What The “Scopes Monkey Trial” And Amarillo Have In Common
I recently came across the AUUF (Amarillo Unitarian Universalist Fellowship) by chance. When digging on the origins of this community that exists within Amarillo, I discovered an interesting connection to famous lawyer Clarence Darrow.
If you need a refresher, Darrow was the defense attorney for John Thomas Scopes during the infamous Scopes Monkey Trial of 1925. The prosecutor was none other than famed politician and preacher, William Jennings Bryan. The classic film Inherit the Wind was based on the trial, where a substitute teacher faced charges for teaching evolution in the classroom.
Wayne Darrow, a member of the fellowship, was the grand nephew of Clarence Darrow. I instantly became interested in finding out exactly what lay at the heart of the AUUF.
There were a lot of misconceptions I had when I went for my visit. First, this is not a “church” in the traditional sense. There is no honoring of a deity at the expense of all others. No hellfire and brimstone.
This is a “fellowship,” where individuals from any background can gather with the sole intent of discovering how to be a better person, neighbor, friend.
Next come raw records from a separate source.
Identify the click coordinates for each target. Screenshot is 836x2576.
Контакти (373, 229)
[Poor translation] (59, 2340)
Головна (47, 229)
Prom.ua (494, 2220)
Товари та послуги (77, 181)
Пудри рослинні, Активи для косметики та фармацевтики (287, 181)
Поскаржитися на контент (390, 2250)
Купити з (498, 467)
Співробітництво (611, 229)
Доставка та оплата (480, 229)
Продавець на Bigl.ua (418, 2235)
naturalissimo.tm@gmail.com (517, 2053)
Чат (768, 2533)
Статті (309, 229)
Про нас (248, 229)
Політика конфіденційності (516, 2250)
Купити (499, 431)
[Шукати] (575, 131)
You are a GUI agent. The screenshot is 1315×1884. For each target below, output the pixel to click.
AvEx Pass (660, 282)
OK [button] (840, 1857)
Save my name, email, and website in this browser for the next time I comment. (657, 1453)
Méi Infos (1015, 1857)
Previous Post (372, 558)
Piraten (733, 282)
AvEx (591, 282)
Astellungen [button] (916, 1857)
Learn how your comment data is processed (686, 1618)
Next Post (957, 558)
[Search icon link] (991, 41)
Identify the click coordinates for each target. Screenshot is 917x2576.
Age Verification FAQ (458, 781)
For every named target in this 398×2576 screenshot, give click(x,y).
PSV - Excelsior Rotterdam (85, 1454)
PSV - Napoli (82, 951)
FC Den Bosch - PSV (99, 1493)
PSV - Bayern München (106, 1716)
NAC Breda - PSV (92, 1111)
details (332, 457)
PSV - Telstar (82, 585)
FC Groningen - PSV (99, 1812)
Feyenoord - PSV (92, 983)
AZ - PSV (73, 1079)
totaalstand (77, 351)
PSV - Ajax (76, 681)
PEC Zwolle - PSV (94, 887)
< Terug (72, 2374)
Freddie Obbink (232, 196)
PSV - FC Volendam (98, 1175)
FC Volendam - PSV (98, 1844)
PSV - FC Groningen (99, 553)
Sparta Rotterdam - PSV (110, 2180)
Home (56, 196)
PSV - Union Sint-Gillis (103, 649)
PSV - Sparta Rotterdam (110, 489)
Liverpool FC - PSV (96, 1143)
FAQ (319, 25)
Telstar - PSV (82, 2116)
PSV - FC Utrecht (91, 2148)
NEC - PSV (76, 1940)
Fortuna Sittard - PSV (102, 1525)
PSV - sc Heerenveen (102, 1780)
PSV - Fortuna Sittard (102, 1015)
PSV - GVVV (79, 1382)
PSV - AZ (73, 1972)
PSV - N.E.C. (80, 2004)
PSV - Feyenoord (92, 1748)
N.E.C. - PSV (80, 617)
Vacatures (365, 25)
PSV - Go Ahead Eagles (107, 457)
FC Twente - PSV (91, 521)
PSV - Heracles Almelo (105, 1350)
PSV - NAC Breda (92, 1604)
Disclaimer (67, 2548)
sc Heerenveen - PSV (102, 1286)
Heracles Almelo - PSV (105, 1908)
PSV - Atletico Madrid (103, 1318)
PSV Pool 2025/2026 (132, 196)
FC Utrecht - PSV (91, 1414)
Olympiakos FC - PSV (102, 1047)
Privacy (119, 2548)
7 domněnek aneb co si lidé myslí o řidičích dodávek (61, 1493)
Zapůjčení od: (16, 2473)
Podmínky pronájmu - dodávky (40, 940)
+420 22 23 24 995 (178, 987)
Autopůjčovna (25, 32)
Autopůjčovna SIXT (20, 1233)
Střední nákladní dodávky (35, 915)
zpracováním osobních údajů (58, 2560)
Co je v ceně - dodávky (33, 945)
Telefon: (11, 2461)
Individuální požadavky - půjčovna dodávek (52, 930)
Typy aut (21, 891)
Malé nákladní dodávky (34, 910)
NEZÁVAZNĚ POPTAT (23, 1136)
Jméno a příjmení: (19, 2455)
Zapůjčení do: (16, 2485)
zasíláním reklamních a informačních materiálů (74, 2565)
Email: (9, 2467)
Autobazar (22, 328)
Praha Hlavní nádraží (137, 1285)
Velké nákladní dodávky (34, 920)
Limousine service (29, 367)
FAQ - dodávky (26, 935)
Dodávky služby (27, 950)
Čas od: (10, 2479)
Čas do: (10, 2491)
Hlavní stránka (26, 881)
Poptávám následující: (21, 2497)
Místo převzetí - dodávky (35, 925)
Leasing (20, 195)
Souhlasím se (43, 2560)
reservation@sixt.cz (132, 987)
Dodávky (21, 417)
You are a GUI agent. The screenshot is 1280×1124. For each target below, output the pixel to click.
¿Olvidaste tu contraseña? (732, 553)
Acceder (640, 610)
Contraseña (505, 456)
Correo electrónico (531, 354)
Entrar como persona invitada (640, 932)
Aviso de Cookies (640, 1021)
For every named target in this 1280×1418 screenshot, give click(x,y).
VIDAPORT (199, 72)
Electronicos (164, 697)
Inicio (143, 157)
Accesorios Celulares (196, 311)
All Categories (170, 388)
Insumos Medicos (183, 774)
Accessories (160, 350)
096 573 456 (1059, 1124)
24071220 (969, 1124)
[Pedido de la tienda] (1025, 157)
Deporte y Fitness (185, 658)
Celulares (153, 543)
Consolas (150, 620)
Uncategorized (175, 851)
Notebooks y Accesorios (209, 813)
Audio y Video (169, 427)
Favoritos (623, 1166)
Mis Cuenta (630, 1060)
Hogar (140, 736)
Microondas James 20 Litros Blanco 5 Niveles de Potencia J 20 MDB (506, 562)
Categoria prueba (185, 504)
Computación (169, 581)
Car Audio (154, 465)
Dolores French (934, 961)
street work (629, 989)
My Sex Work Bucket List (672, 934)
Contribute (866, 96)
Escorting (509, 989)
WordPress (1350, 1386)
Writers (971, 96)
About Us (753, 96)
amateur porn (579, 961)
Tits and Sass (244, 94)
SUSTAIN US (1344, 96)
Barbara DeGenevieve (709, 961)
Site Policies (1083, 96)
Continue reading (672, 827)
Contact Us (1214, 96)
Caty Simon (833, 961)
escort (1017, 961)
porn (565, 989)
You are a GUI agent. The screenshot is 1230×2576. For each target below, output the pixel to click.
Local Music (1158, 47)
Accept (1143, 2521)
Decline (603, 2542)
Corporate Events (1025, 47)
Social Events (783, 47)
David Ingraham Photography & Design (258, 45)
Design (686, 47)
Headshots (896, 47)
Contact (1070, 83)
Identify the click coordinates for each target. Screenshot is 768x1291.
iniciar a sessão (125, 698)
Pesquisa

Meeting with Rev. Nell Newton, I discovered that the importance isn’t placed on who is wrong or right, but what we are doing to make the world around us a better place.
The AUUF does a lot of volunteer and charity work in the community, sometimes with little or no fanfare.
Often Rev. Newton would pause to wipe a tear from her eye when discussing the love she has for the Fellowship and its members, and the love they all share for our city.
According to the history of the AUUF, written by Wayne Darrow:
The big achievement of the first 20 years of the Fellowship was to establish a haven for free souls to come together to examine and discuss ideas important to individuals and to society.